Former San Antonio First Lady Erica Lira Castro Stays True to Her South Side Roots

click to enlarge Former San Antonio First Lady Erica Lira Castro Stays True to Her South Side Roots
Jade Esteban Estrada
Editor's Note: Jade Esteban Estrada is the writer of Glitter Political, a series of articles detailing San Antonio's political scene.

If there’s anything Erica Lira Castro would like for people to know about her, it’s this: she’s more than just Julián Castro’s wife.

I’m sitting across from her in the conference room at her husband’s campaign headquarters in the Finesilver Building two days before Christmas — about a week before the former San Antonio mayor and Obama housing secretary withdrew his presidential bid.

Erica Lira Castro’s dark hair is pulled into a bun that sits on her head like a tiny crown, a dramatic style that draws my attention to her large diamond-shaped earrings. Her two children, Carina and Christian, sit quietly in the next room as my conversation with San Antonio’s most influential former first lady unfolds.

Castro, 41, was raised on San Antonio’s South Side. Today, she continues to work as an educator in the area, and her mother still lives in the same house where Castro grew up.

Her happiest childhood recollections revolve around her affinity for reading, which was encouraged by her father.

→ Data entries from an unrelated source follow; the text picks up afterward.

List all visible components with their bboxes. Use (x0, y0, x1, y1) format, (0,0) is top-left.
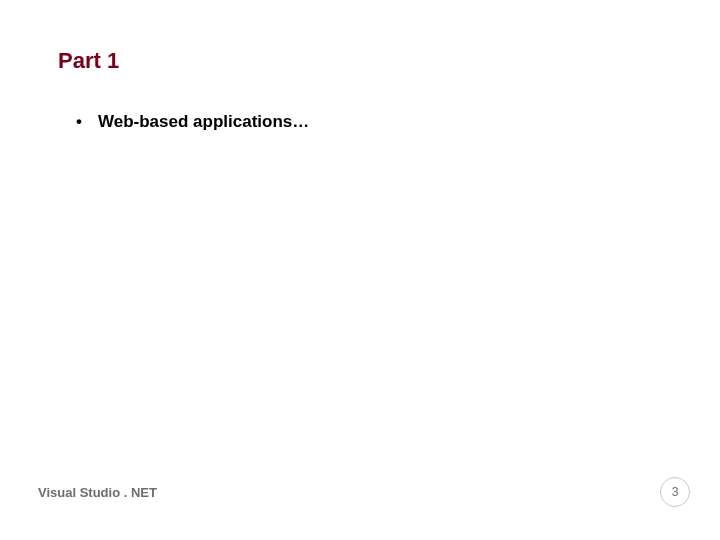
slide-container: Part 1 Web-based applications… Visual St… (0, 0, 720, 540)
page-number-badge: 3 (660, 477, 690, 507)
bullet-list: Web-based applications… (58, 112, 662, 132)
slide-title: Part 1 (58, 48, 662, 74)
slide-footer: Visual Studio . NET 3 (0, 474, 720, 510)
footer-label: Visual Studio . NET (38, 485, 157, 500)
bullet-item: Web-based applications… (76, 112, 662, 132)
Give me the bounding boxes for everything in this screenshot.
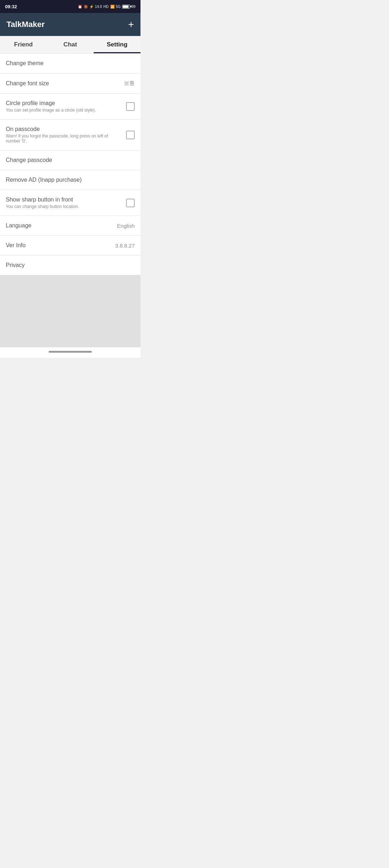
settings-item-privacy[interactable]: Privacy <box>0 256 140 275</box>
settings-item-title: Show sharp button in front <box>6 196 122 203</box>
settings-item-title: Circle profile image <box>6 100 122 107</box>
settings-item-remove-ad[interactable]: Remove AD (Inapp purchase) <box>0 170 140 190</box>
settings-item-language[interactable]: Language English <box>0 216 140 236</box>
ver-info-value: 3.8.8.27 <box>115 243 135 249</box>
status-icons: ⏰ 🔕 ⚡ 14.0 HD 📶 5G 99 <box>78 5 135 9</box>
tab-friend[interactable]: Friend <box>0 36 47 53</box>
battery-level: 99 <box>131 5 135 9</box>
font-size-value: 보통 <box>124 80 135 87</box>
bluetooth-icon: ⚡ <box>89 5 94 9</box>
settings-item-subtitle: You can change sharp button location. <box>6 204 122 209</box>
settings-item-subtitle: Warn! if you forgot the passcode, long p… <box>6 134 122 144</box>
alarm-icon: ⏰ <box>78 5 82 9</box>
language-value: English <box>117 223 135 229</box>
passcode-checkbox[interactable] <box>126 131 135 139</box>
status-bar: 09:32 ⏰ 🔕 ⚡ 14.0 HD 📶 5G 99 <box>0 0 140 13</box>
signal-icon: 5G <box>116 5 121 9</box>
settings-item-title: Change passcode <box>6 157 135 163</box>
settings-item-change-font-size[interactable]: Change font size 보통 <box>0 73 140 94</box>
home-indicator-bar <box>0 347 140 358</box>
bottom-gray-area <box>0 275 140 347</box>
settings-item-change-theme[interactable]: Change theme <box>0 54 140 73</box>
settings-item-subtitle: You can set profile image as a circle (o… <box>6 108 122 113</box>
settings-list: Change theme Change font size 보통 Circle … <box>0 54 140 275</box>
settings-item-title: Ver Info <box>6 242 112 249</box>
settings-item-title: Change font size <box>6 80 120 87</box>
mute-icon: 🔕 <box>84 5 88 9</box>
wifi-icon: 📶 <box>110 5 115 9</box>
data-speed: 14.0 <box>95 5 102 9</box>
settings-item-title: Language <box>6 222 113 229</box>
tab-setting[interactable]: Setting <box>94 36 140 53</box>
settings-item-title: On passcode <box>6 126 122 132</box>
tab-chat[interactable]: Chat <box>47 36 94 53</box>
settings-item-on-passcode[interactable]: On passcode Warn! if you forgot the pass… <box>0 119 140 150</box>
settings-item-title: Change theme <box>6 60 135 67</box>
settings-item-title: Remove AD (Inapp purchase) <box>6 177 135 183</box>
app-title: TalkMaker <box>6 20 45 29</box>
settings-item-circle-profile[interactable]: Circle profile image You can set profile… <box>0 94 140 119</box>
status-time: 09:32 <box>5 4 17 9</box>
settings-item-ver-info[interactable]: Ver Info 3.8.8.27 <box>0 236 140 256</box>
settings-item-sharp-button[interactable]: Show sharp button in front You can chang… <box>0 190 140 216</box>
hd-icon: HD <box>103 5 108 9</box>
app-header: TalkMaker + <box>0 13 140 36</box>
tab-bar: Friend Chat Setting <box>0 36 140 54</box>
home-indicator <box>49 351 92 353</box>
settings-item-change-passcode[interactable]: Change passcode <box>0 150 140 170</box>
add-button[interactable]: + <box>128 19 134 30</box>
settings-item-title: Privacy <box>6 262 135 268</box>
circle-profile-checkbox[interactable] <box>126 102 135 111</box>
battery-icon <box>122 5 130 9</box>
sharp-button-checkbox[interactable] <box>126 199 135 207</box>
battery-fill <box>123 5 129 8</box>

“I have very early memories of going to the public library with him and checking out books,” she tells me.

Castro never lost her passion for reading. But in college she also developed a penchant for math, now her focus as an educator.

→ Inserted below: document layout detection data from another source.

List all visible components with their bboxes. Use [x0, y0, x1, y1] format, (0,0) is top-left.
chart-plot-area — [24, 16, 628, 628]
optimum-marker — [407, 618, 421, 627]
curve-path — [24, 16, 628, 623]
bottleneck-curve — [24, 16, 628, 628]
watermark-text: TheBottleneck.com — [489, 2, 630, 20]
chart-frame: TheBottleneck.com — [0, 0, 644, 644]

In 1999, Castro was out with her friends when they ran into a set of twins at the Fox & Hound Bar and Grill. It was her first encounter with Julián and Joaquin Castro. She and Julián didn’t speak that night, but he ended up getting her number. Shortly after, he asked her out.

“We ended up meeting at Mi Tierra,” she says. “I didn’t want to order anything, so we ended up ordering nachos that we split that evening.”

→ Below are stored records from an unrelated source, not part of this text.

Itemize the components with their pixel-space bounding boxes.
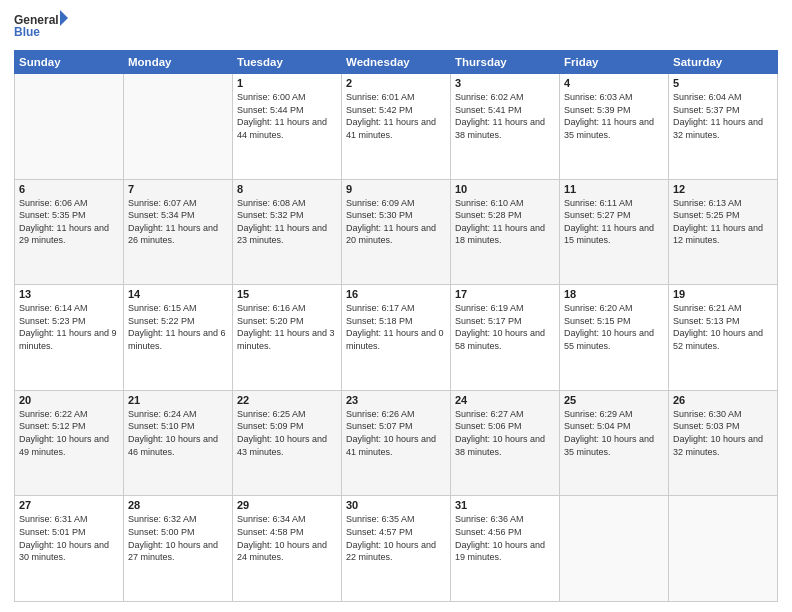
calendar-cell: 23Sunrise: 6:26 AM Sunset: 5:07 PM Dayli… (342, 390, 451, 496)
calendar-cell: 8Sunrise: 6:08 AM Sunset: 5:32 PM Daylig… (233, 179, 342, 285)
day-number: 27 (19, 499, 119, 511)
weekday-header-tuesday: Tuesday (233, 51, 342, 74)
cell-info: Sunrise: 6:04 AM Sunset: 5:37 PM Dayligh… (673, 91, 773, 141)
cell-info: Sunrise: 6:02 AM Sunset: 5:41 PM Dayligh… (455, 91, 555, 141)
weekday-header-sunday: Sunday (15, 51, 124, 74)
cell-info: Sunrise: 6:35 AM Sunset: 4:57 PM Dayligh… (346, 513, 446, 563)
cell-info: Sunrise: 6:08 AM Sunset: 5:32 PM Dayligh… (237, 197, 337, 247)
calendar-cell: 25Sunrise: 6:29 AM Sunset: 5:04 PM Dayli… (560, 390, 669, 496)
logo-svg: GeneralBlue (14, 10, 74, 44)
day-number: 11 (564, 183, 664, 195)
calendar-cell: 31Sunrise: 6:36 AM Sunset: 4:56 PM Dayli… (451, 496, 560, 602)
day-number: 3 (455, 77, 555, 89)
cell-info: Sunrise: 6:09 AM Sunset: 5:30 PM Dayligh… (346, 197, 446, 247)
calendar-cell: 1Sunrise: 6:00 AM Sunset: 5:44 PM Daylig… (233, 74, 342, 180)
calendar-cell (124, 74, 233, 180)
day-number: 25 (564, 394, 664, 406)
calendar-cell: 30Sunrise: 6:35 AM Sunset: 4:57 PM Dayli… (342, 496, 451, 602)
cell-info: Sunrise: 6:21 AM Sunset: 5:13 PM Dayligh… (673, 302, 773, 352)
day-number: 9 (346, 183, 446, 195)
day-number: 28 (128, 499, 228, 511)
weekday-header-row: SundayMondayTuesdayWednesdayThursdayFrid… (15, 51, 778, 74)
cell-info: Sunrise: 6:14 AM Sunset: 5:23 PM Dayligh… (19, 302, 119, 352)
day-number: 10 (455, 183, 555, 195)
cell-info: Sunrise: 6:26 AM Sunset: 5:07 PM Dayligh… (346, 408, 446, 458)
calendar-cell: 27Sunrise: 6:31 AM Sunset: 5:01 PM Dayli… (15, 496, 124, 602)
day-number: 13 (19, 288, 119, 300)
day-number: 7 (128, 183, 228, 195)
calendar-week-row: 13Sunrise: 6:14 AM Sunset: 5:23 PM Dayli… (15, 285, 778, 391)
cell-info: Sunrise: 6:25 AM Sunset: 5:09 PM Dayligh… (237, 408, 337, 458)
cell-info: Sunrise: 6:22 AM Sunset: 5:12 PM Dayligh… (19, 408, 119, 458)
svg-marker-2 (60, 10, 68, 26)
day-number: 19 (673, 288, 773, 300)
day-number: 20 (19, 394, 119, 406)
day-number: 12 (673, 183, 773, 195)
cell-info: Sunrise: 6:29 AM Sunset: 5:04 PM Dayligh… (564, 408, 664, 458)
cell-info: Sunrise: 6:34 AM Sunset: 4:58 PM Dayligh… (237, 513, 337, 563)
calendar-cell: 7Sunrise: 6:07 AM Sunset: 5:34 PM Daylig… (124, 179, 233, 285)
calendar-cell: 14Sunrise: 6:15 AM Sunset: 5:22 PM Dayli… (124, 285, 233, 391)
calendar-week-row: 27Sunrise: 6:31 AM Sunset: 5:01 PM Dayli… (15, 496, 778, 602)
calendar-cell: 29Sunrise: 6:34 AM Sunset: 4:58 PM Dayli… (233, 496, 342, 602)
cell-info: Sunrise: 6:32 AM Sunset: 5:00 PM Dayligh… (128, 513, 228, 563)
logo: GeneralBlue (14, 10, 74, 44)
calendar-cell: 24Sunrise: 6:27 AM Sunset: 5:06 PM Dayli… (451, 390, 560, 496)
calendar-cell (669, 496, 778, 602)
calendar-cell: 26Sunrise: 6:30 AM Sunset: 5:03 PM Dayli… (669, 390, 778, 496)
cell-info: Sunrise: 6:01 AM Sunset: 5:42 PM Dayligh… (346, 91, 446, 141)
day-number: 26 (673, 394, 773, 406)
calendar-cell: 22Sunrise: 6:25 AM Sunset: 5:09 PM Dayli… (233, 390, 342, 496)
calendar-cell: 12Sunrise: 6:13 AM Sunset: 5:25 PM Dayli… (669, 179, 778, 285)
weekday-header-friday: Friday (560, 51, 669, 74)
calendar-cell: 13Sunrise: 6:14 AM Sunset: 5:23 PM Dayli… (15, 285, 124, 391)
calendar-cell: 20Sunrise: 6:22 AM Sunset: 5:12 PM Dayli… (15, 390, 124, 496)
cell-info: Sunrise: 6:17 AM Sunset: 5:18 PM Dayligh… (346, 302, 446, 352)
cell-info: Sunrise: 6:24 AM Sunset: 5:10 PM Dayligh… (128, 408, 228, 458)
calendar-cell: 17Sunrise: 6:19 AM Sunset: 5:17 PM Dayli… (451, 285, 560, 391)
cell-info: Sunrise: 6:30 AM Sunset: 5:03 PM Dayligh… (673, 408, 773, 458)
calendar-week-row: 6Sunrise: 6:06 AM Sunset: 5:35 PM Daylig… (15, 179, 778, 285)
calendar-cell: 18Sunrise: 6:20 AM Sunset: 5:15 PM Dayli… (560, 285, 669, 391)
calendar-cell: 19Sunrise: 6:21 AM Sunset: 5:13 PM Dayli… (669, 285, 778, 391)
day-number: 8 (237, 183, 337, 195)
day-number: 21 (128, 394, 228, 406)
calendar-cell: 4Sunrise: 6:03 AM Sunset: 5:39 PM Daylig… (560, 74, 669, 180)
day-number: 4 (564, 77, 664, 89)
day-number: 16 (346, 288, 446, 300)
cell-info: Sunrise: 6:36 AM Sunset: 4:56 PM Dayligh… (455, 513, 555, 563)
calendar-cell: 11Sunrise: 6:11 AM Sunset: 5:27 PM Dayli… (560, 179, 669, 285)
day-number: 30 (346, 499, 446, 511)
day-number: 17 (455, 288, 555, 300)
calendar-week-row: 1Sunrise: 6:00 AM Sunset: 5:44 PM Daylig… (15, 74, 778, 180)
calendar-cell: 16Sunrise: 6:17 AM Sunset: 5:18 PM Dayli… (342, 285, 451, 391)
calendar-cell: 9Sunrise: 6:09 AM Sunset: 5:30 PM Daylig… (342, 179, 451, 285)
cell-info: Sunrise: 6:15 AM Sunset: 5:22 PM Dayligh… (128, 302, 228, 352)
calendar-week-row: 20Sunrise: 6:22 AM Sunset: 5:12 PM Dayli… (15, 390, 778, 496)
day-number: 22 (237, 394, 337, 406)
weekday-header-wednesday: Wednesday (342, 51, 451, 74)
calendar-cell: 10Sunrise: 6:10 AM Sunset: 5:28 PM Dayli… (451, 179, 560, 285)
weekday-header-thursday: Thursday (451, 51, 560, 74)
day-number: 15 (237, 288, 337, 300)
cell-info: Sunrise: 6:31 AM Sunset: 5:01 PM Dayligh… (19, 513, 119, 563)
cell-info: Sunrise: 6:03 AM Sunset: 5:39 PM Dayligh… (564, 91, 664, 141)
cell-info: Sunrise: 6:06 AM Sunset: 5:35 PM Dayligh… (19, 197, 119, 247)
cell-info: Sunrise: 6:07 AM Sunset: 5:34 PM Dayligh… (128, 197, 228, 247)
calendar-table: SundayMondayTuesdayWednesdayThursdayFrid… (14, 50, 778, 602)
calendar-cell: 6Sunrise: 6:06 AM Sunset: 5:35 PM Daylig… (15, 179, 124, 285)
weekday-header-monday: Monday (124, 51, 233, 74)
page-header: GeneralBlue (14, 10, 778, 44)
calendar-cell: 21Sunrise: 6:24 AM Sunset: 5:10 PM Dayli… (124, 390, 233, 496)
cell-info: Sunrise: 6:13 AM Sunset: 5:25 PM Dayligh… (673, 197, 773, 247)
day-number: 6 (19, 183, 119, 195)
day-number: 14 (128, 288, 228, 300)
calendar-cell: 3Sunrise: 6:02 AM Sunset: 5:41 PM Daylig… (451, 74, 560, 180)
day-number: 23 (346, 394, 446, 406)
day-number: 24 (455, 394, 555, 406)
day-number: 29 (237, 499, 337, 511)
day-number: 2 (346, 77, 446, 89)
calendar-cell: 5Sunrise: 6:04 AM Sunset: 5:37 PM Daylig… (669, 74, 778, 180)
calendar-cell: 2Sunrise: 6:01 AM Sunset: 5:42 PM Daylig… (342, 74, 451, 180)
cell-info: Sunrise: 6:10 AM Sunset: 5:28 PM Dayligh… (455, 197, 555, 247)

The pair hit it off right away, even though their worlds were vastly different. Julián’s family had a history of political involvement through his mother, Rosie Castro, a leader at the forefront of the Chicano movement.

“I knew nothing about politics prior to meeting Julián,” Castro says. “No one in my family had ever been politically involved or spoke of politics. It was a learning experience for me.”

She looks back on Julián’s 2009 mayoral win as a highlight of that new and thrilling political life.

“It was very exciting,” she says with a laugh. “I remember being very overwhelmed that night, getting those results in. And I remember the campaign office being so full of people that I had to step out and go sit in my car for a few minutes before getting on the stage, because at that moment I felt the weight of the winning of that election. I was very excited and proud for Julián. That was his second run [for mayor].”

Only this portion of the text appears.